FisMat2017 - Submission - View

Abstract's title: Entanglement control in hybrid quantum-dot Cooper pair splitters
Submitting author: Alessandro Braggio
Affiliation: CNR-NANO, NEST & Scuola Normale Superiore Pisa
Affiliation Address: P.za San Silvestro 12 Pisa (Italy)
Country: Italy
Oral presentation/Poster (Author's request): Oral presentation
Other authors and affiliations: Robert Hussein (Fachbereich Physik, Universita ̈t Konstanz, D-78457 Konstanz, Germany) Michele Governale (School of Chemical and Physical Sciences and MacDiarmid Institute for Advanced Materials and Nanotechnology, Victoria University of Wellington, P.O. Box 600, Wellington 6140, New Zealand)
Abstract
The control of nonlocal entanglement in solid state systems is a crucial ingredient of future quantum technologies. We investigate theoretically a Cooper-pair splitter based on a double quantum dot realised in a semiconducting nanowire coupled to a superconductor.[1] We consider the subgap physics in the presence of tunneling between the dots and finite Coulomb repulsion.[2] We employ a generalized master-equation method, which easily yields currents, noise, and cross-correlators. For finite Coulomb interaction, we investigate how the transport properties are determined by the interplay between local and nonlocal tunneling processes.
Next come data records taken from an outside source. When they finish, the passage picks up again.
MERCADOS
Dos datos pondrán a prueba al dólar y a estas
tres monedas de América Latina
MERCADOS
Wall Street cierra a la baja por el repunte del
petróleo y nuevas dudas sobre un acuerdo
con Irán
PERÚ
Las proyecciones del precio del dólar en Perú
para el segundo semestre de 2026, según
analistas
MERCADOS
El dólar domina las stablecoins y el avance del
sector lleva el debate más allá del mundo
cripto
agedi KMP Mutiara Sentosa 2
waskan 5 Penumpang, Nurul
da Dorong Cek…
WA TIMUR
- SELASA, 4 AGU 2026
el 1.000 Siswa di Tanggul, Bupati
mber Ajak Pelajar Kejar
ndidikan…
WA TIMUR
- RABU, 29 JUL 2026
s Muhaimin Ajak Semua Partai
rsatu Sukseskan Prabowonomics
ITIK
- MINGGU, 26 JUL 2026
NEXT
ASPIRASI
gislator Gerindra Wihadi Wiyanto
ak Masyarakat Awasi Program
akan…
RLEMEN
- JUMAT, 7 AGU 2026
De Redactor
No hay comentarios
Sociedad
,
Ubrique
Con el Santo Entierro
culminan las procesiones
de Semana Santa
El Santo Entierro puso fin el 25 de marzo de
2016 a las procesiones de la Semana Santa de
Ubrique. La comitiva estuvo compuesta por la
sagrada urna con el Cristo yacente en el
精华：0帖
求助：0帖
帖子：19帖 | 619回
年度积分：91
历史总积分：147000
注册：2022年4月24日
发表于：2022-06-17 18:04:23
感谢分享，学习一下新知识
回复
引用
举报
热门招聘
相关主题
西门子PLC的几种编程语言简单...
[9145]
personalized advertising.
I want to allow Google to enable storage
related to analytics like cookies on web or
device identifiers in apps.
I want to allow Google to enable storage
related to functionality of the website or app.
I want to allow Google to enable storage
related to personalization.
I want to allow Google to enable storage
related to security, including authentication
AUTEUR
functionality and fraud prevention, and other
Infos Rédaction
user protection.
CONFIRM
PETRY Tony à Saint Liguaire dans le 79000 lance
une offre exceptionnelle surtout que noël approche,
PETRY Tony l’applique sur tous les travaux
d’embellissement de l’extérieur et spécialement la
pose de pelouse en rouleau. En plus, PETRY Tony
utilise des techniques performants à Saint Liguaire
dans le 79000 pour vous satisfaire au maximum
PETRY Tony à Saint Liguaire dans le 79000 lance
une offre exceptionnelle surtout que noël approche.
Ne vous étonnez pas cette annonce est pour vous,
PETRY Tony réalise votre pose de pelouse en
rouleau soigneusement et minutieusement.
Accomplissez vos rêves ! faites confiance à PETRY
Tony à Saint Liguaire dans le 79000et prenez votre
We examine the effect of interdot tunneling on the particle-hole symmetry of the currents with and without spin-orbit interaction.
In the presence of interdot tunnelling the system provides a simple mechanism to develop spatial entanglement even in absence of nonlocal coupling with the superconducting lead[3]. We discuss the possibility to control the symmetry (singlet or triplet) of spatially separated, entangled electron pairs taking advantage of the spin-orbit coupling of the nanowire. We also demonstrate that the spin-orbit coupling does not impact over the entanglement purity of the nonlocal state generated in the double quantum dot system. Finally we will discuss the thermoelectrical effects of this system and how this can be used to test the nonlocal coupling[4].
 
[1] J. Schindele, A. Baumgartner, and C. Schoenenberger, Phys. Rev. 
Lett. 109, 157002 (2012).; A. Das, Y. Ronen, M. Heiblum, D. Mahalu, A. V. Kretinin, and 
H. Shtrikman, Nat. Commun. 3, 1165 (2012)
[2] R. Hussein, L. Jaurigue, M. Governale and A. Braggio Phys. Rev. 
B 94, 235134 (2016)
[3] R. Hussein, A. Braggio and M. Governale Phys. Status Solidi B 254, 1600603 (2017)
[4] R. Hussein, et al. in preparation.